December 12, 2017 / by Robin Scheibler / 4 comments
FFT on the ESP32
I recently started playing with the ESP8266, which was nice but somewhat limited, and now its older brother, the ESP32. Given their price and their I2S module, they make very nice platforms to start playing with audio processing and distributed microphone arrays. Just get an SPH0645 I2S microphone and get started! Amazing.
A fixture of audio processing is of course the Short Time Fourier Transform, a kind of time-frequency decomposition that relies on the Fast Fourier Transform. Since I described almost four year ago FFT algorithms for real data, I thought it would be nice to check the performance of FFT on the ESP32.
You can find my FFT code on github. I implemented a basic radix-2, a split-radix, and a couple of larger base cases (n=4, n=8). For simplicity and to avoid the costly bit-reversal, I opted for an out-of-place transform. All cosine/sine are precomputed and stored in a look-up table.

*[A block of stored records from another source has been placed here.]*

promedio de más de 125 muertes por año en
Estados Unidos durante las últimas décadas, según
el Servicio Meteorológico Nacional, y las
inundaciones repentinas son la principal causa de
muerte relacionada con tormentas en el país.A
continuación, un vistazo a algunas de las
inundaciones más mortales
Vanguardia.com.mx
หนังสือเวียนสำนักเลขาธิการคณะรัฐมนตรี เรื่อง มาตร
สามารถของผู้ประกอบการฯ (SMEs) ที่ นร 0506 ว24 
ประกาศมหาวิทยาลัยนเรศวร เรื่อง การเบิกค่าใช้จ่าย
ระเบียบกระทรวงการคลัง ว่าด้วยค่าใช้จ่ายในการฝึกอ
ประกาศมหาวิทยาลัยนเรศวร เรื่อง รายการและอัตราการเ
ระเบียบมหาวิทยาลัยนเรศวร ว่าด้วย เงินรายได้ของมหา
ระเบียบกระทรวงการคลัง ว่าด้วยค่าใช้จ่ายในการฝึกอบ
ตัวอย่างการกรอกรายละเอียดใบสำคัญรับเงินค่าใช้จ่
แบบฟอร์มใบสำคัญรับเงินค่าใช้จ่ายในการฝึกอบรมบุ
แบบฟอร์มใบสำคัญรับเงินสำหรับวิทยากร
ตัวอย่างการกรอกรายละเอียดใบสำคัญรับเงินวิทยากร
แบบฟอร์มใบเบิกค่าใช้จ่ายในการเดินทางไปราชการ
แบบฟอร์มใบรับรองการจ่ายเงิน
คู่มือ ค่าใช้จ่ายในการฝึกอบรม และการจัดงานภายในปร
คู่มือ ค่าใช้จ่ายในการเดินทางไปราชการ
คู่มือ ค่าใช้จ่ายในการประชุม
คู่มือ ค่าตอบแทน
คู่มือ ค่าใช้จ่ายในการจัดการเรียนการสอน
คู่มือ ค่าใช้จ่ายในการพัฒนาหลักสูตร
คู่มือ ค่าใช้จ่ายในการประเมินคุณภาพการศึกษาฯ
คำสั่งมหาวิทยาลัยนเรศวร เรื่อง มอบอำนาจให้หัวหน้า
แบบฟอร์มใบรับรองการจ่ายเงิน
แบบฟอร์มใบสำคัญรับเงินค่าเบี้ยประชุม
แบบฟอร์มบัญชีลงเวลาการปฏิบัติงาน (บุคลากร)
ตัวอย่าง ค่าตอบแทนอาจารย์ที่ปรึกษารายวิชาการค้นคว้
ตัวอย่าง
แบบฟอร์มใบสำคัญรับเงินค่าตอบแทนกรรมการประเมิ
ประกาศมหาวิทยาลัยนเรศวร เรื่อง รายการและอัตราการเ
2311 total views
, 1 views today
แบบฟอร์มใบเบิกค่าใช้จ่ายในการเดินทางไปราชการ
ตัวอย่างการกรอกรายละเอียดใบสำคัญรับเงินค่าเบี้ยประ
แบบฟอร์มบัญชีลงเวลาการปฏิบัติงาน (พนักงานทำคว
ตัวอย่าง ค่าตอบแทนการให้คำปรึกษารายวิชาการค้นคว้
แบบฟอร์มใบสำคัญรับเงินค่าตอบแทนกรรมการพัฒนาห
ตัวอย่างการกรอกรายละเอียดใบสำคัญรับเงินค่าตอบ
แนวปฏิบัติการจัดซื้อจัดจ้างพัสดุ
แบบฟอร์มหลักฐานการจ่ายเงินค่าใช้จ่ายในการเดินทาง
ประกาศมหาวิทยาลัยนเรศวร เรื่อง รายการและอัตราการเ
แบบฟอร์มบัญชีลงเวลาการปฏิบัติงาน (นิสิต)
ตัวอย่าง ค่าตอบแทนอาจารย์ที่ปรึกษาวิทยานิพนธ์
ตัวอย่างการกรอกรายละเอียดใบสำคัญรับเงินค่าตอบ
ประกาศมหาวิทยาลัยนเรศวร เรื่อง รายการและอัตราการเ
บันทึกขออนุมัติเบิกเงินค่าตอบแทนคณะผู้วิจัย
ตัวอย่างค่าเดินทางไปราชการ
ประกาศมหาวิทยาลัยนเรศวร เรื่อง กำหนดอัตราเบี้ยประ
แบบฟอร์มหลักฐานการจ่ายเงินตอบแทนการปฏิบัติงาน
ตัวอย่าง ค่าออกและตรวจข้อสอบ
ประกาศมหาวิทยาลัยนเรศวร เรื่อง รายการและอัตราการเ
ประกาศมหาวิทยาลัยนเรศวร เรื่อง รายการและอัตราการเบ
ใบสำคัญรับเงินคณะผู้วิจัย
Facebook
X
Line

I run the algorithm a large number of times and for different transform sizes and measured the average runtime. The results can be seen below. It turns out that even this vanilla implementation is fairly fast on the ESP32. Even a large size like 4096 only takes a few milliseconds to process.
For audio application, it is interesting to know wether or not real-time processing is doable, and how much resources is eaten up by the FFT alone. Here we will assume we do frame processing with a real FFT twice that size. We take the ratio of the cumulative runtime of FFT and iFFT to the duration of the frame at a given sampling frequency. If this number is larger than 100%, real-time processing is not possible. Luckily, this won’t be the case here.
We see that up to 44 kHz and frame size of 2048 samples, we never use more than 16% of the time available, which leaves quite some time do all kind of other processing. Thus real-time audio processing is doable on the ESP32. On top of that, the ESP32 is dual core and all the above results are computed on the usage of one core only. It is then perfectly possible to run one core for audio processing and one core for network and control operations.